Having reached the city, Shapur divided his army so as to surround it completely, placing siege engines everywhere (including a helepolis), e placing a series of branches transversally in front of the latter, ordering the construction of ramps and towers that would lean against the city walls. Then as he ordered the archers to attack, after they had climbed up the high siege towers, he instructed other troops to dig tunnels under the city walls, to make them collapse or to overcome them and attack the enemy from within, behind him.

However, none of these measures had the desired effect on the part of the Persians, thanks to the skillful defense of Jacob of Nisibis. Sapore then decided to adopt a new, very ingenious technique: he blocked the course of the nearby river by building a dam, so as to accumulate a large quantity of water, which he would then suddenly throw against the city walls with great violence, as if it were an enormous battering ram.

The walls could not resist the force of the water, and shaken by the waves, they collapsed, at least along that part of the city hit by the wave. But the inhabitants of Nisibeno were not discouraged and the following night they rebuilt new ones with everything they had available (stones and bricks), forcing the Sassanids to postpone their assault. The height of the new walls was such that it could repel an assault by the fearsome cataphract cavalry or by infantry equipped with assault ladders. Theodoret of Cyrrhus adds that the Christian prayers of the Nisibenians caused the arrival of a great quantity of midges and mosquitoes which attacked the Sassanid armies, on their mounts and on the elephant departments, so much so as to cause general confusion. The Sassanid king, taken by despair, seeing that:

- None of his siege engines had been able to make a decisive assault on the city walls;
- The attempt to break through the walls with the force of the water from the nearby river had been in vain;
- The entire Sassanid army was now exhausted;
- The man in command on the walls appeared to be the Roman emperor himself, as he was wearing a purple tunic and a diadem;

He referred to withdraw and return to his imperial palace, condemning to death all those who had assured him that the Emperor himself would not be there to defend Nisibis.

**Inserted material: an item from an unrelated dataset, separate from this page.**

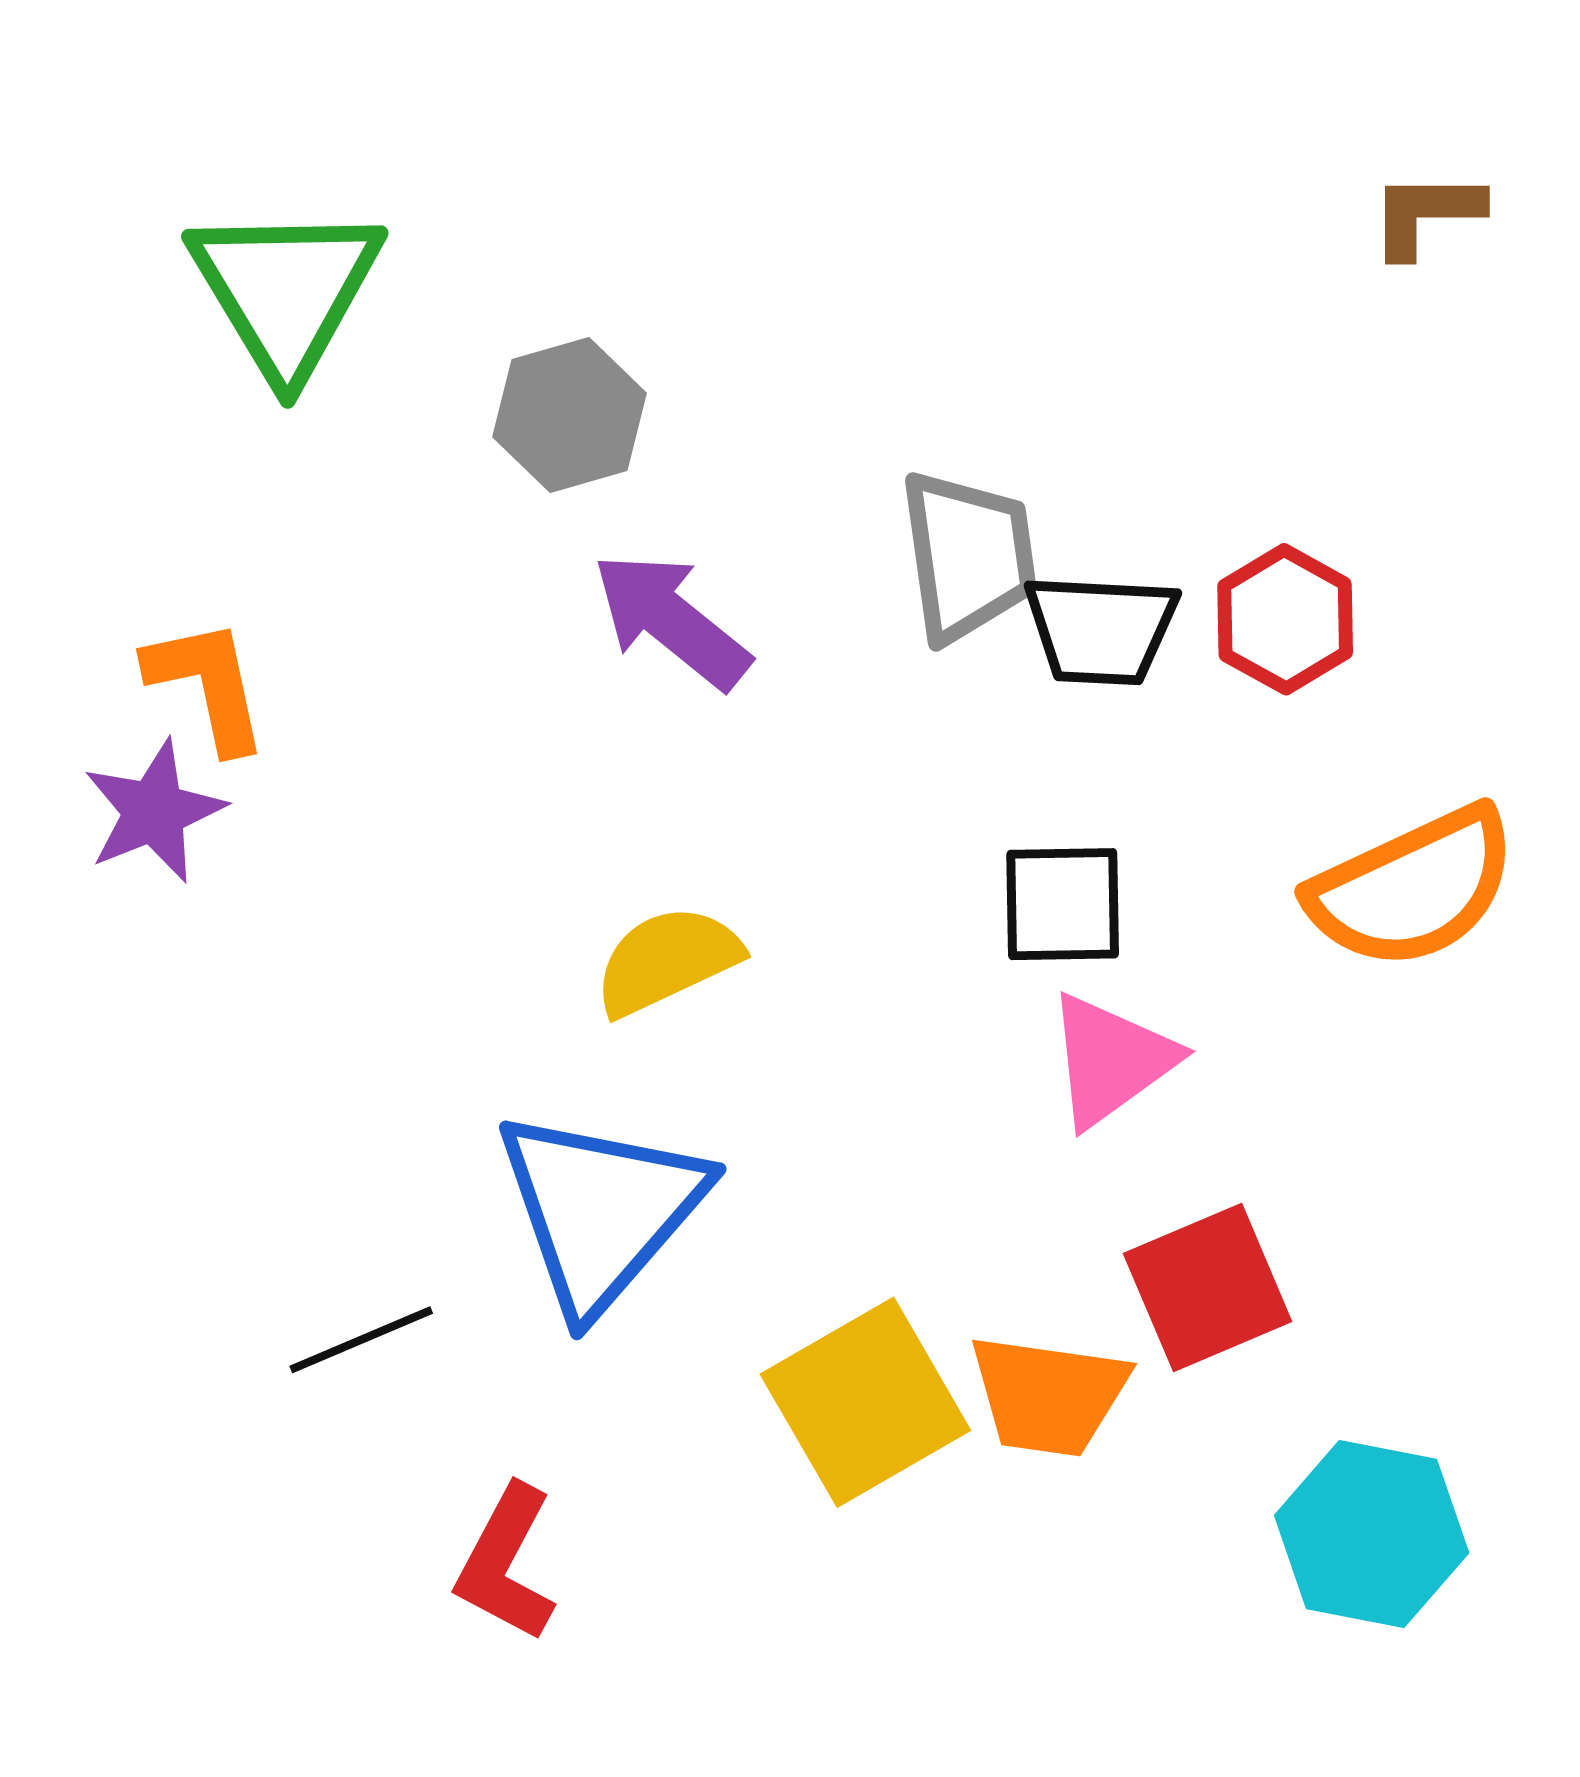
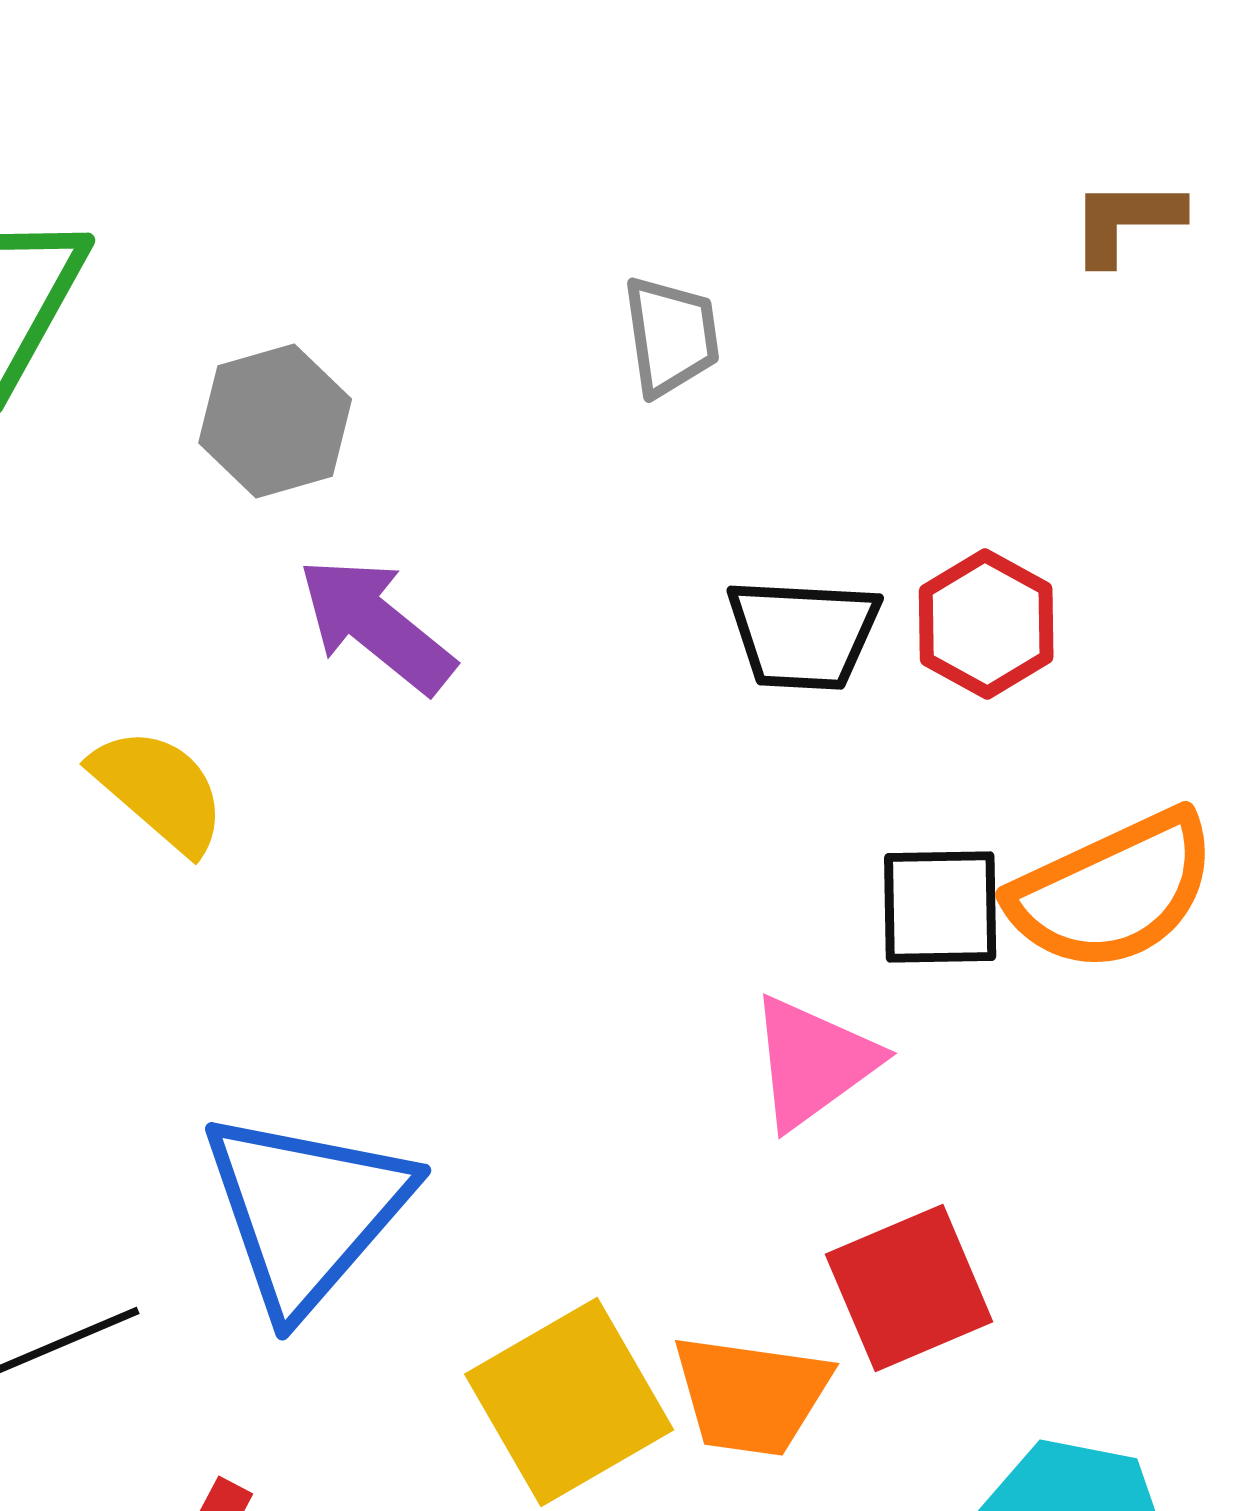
gray trapezoid: (968, 556) -> (671, 336), moved, size x0.7
black square: (1063, 904) -> (940, 907), moved
yellow semicircle: (667, 960) -> (159, 790), moved, turned 66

Jacob of Nisibis probably died in this siege, killed in action, right before Shapur's retreat.

==Sources==
===Secondary or modern===
- Dodgeon, Michael H. (2002). "The Roman Eastern Frontier and the Persian Wars (AD 226-363)"
- Bundy, David (2013). "Encyclopedia of Early Christianity, ed. Everett Ferguson"
- Lightfoot, C. S. (1988). "Historia: Zeitschrift für Alte Geschichte, Bd. 37, H. 1"
- Whitby, Michael (1998). "Bulletin of the Institute of Classical Studies. Supplement, No. 71"
- Frend, W. H. C. (1972). "Past & Present, No. 54"
- Burgess, R. W. (1988). "Byzantion, Vol. 69, No. 1"
- Horst, Eberhard (1987). "Costantino il Grande"
- Bury, John Bagnell (1925). "The Cambridge Ancient History - Volume XIII The Late Empire 337-425"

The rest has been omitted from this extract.